Fun fact: My favorite nickname for Wills and Kate, aka William and Catherine, aka The Duke and Duchess of Cambridge is, wait for it, Bill and Cathy Cambridge. HAHAHA. Kills me every time.
(AHHHHAHAHHAAHAHAHAA Bill and Cathy Cambridge.)
Zach and I are lucky enough to have some wonderful British friends (Hi Bridget and Adrian!) who love food just as much than we do. (If not more. I mean, I thought we had an impressive cookbook collection; then we saw theirs.) We've all been lucky to visit each other 'across the pond' a few times in the last several years. Their knowledge of American culture, history, and politics rivals that of many Americans I know, and they've been incredibly patient and willing teachers when it's come to our many questions about Britain in return.
When Bridget and Adrian visited us this past fall they brought with them a veritable buffet of British deliciousness, including many of our favorite treats, because they are incredibly generous and thoughtful like that.

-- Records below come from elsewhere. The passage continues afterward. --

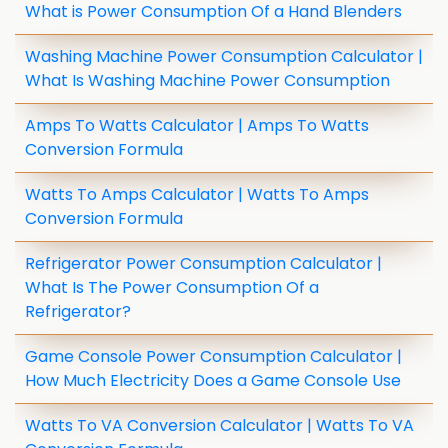
What is Power Consumption Of a Hand Blenders
Washing Machine Power Consumption Calculator |
What Is Washing Machine Power Consumption
Amps To Watts Calculator | Amps To Watts
Conversion Formula
Watts To Amps Calculator | Watts To Amps
Conversion Formula
Refrigerator Power Consumption Calculator |
What Is The Power Consumption Of a
Refrigerator?
Game Console Power Consumption Calculator |
How Much Electricity Does a Game Console Use
Watts To VA Conversion Calculator | Watts To VA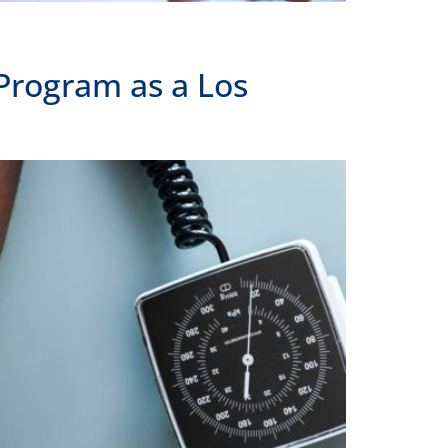
Program as a Los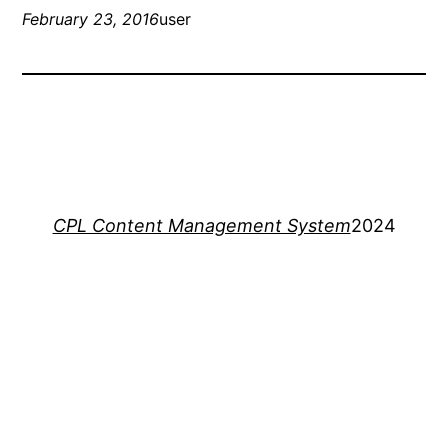
February 23, 2016
user
CPL Content Management System
2024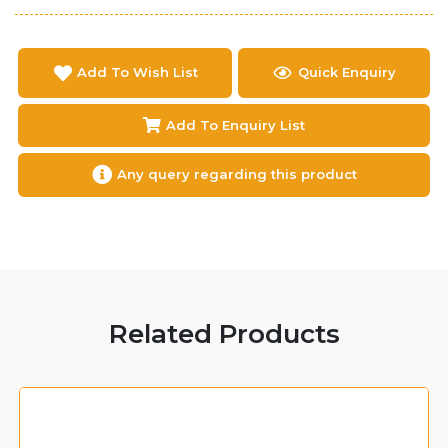
Add To Wish List
Quick Enquiry
Add To Enquiry List
Any query regarding this product
Related Products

One of the highlights, though, was this book by the "Julia Child of Ireland," which we hadn't heard of.
When I first cracked this book, it opened right to page 396-397. On one side I oohed over a recipe for melted chard stalks with bacon and hazlenuts. On the other side I aahed over a recipe for Mushy Peas with Mint. British with a twist! How neat! (And it also reminded me of a Top Chef debacle over missing pea puree!)
Fast forward several months to a Sunday afternoon where Zach and I are playing our favorite game: "What Should We Do For Dinner?" Lately we've been into doing quasi fancy Sunday dinners, mostly as an excuse to try out a new wine. We had a rack of lamb in the freezer that we'd been meaning to use, and started brainstorming ideas around that. Lamb makes me think of mint jelly (yuck) which made me think of the minted pea puree I'd been wanting to try (yum). Luckily the lamb was wedged next to a bag of frozen peas. And voila, a dinner menu was born.

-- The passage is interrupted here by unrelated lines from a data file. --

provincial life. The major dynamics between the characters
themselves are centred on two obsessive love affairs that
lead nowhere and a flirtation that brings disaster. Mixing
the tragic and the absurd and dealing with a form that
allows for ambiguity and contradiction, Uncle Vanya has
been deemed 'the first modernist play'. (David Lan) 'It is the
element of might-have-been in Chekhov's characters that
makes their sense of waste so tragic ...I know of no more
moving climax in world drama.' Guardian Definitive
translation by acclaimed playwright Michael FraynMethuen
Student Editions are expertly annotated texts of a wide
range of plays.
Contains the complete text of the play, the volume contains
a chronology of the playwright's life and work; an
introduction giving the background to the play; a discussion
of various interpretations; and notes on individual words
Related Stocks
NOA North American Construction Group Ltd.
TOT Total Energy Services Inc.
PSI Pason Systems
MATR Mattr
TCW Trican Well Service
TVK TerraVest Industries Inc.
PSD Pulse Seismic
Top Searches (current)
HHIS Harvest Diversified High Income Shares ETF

Zach made a few simple modifcations, but even so it's a very simple recipe. You're basically boiling some peas with seasoning and blending them up, which doesn't sound appealing, at all, oh but trust me.
I'm calling this minted pea puree because rather than mashing these, Zach used our immersion/stick blender to smooth them out. I really think I prefer the texture of a puree over mashed peas. Just think of the skins! Just lingering in there waiting to stick to your teeth! He used some leftover stock in place of water and also sauteed some shallots and threw those in ("Frenching it up" he says). The flavor of this was just so good, and it went perfectly with the lamb but I think it would be good with just about anything. It's somewhre between a sauce and a vegetable side, and the flavor is simple but layered: just when you think it's straightforward or one-note, you taste something else. What's more, it can be made with ingredients you probably have on hand, but it sounds and looks fancy. That's the best kind of dish, no?
Have you made pea puree before? Or mushy peas?
Darina Allen's Mushy Peas with Mint
1 lb. fresh or frozen peas
salt, freshly ground black pepper
4 tablespoons butter
1 teaspoon sugar
1-2 tablespoons chopped mint
Bring 1 cup of water (or stock, as Zach did) to a fast, rolling boil. Add 1/2 teaspoon salt, toss in the peas, stir. (If you're adding sauteed shallots, do so here.)
Cover the saucepan, bring back to a boil on high heat. Uncover and cook for 4-5 minutes. Drain, but save some of the cooking liquid. Add butter, salt, and freshly ground black pepper and a good pinch of sugar to the peas. Pulse in a food processor or mash with a potato masher, adding some of the cooking liquid if necessary. Add freshly chopped mint. Taste and correct seasoning. Serve with "fish and chips." (Or lamb and roasted potatoes!)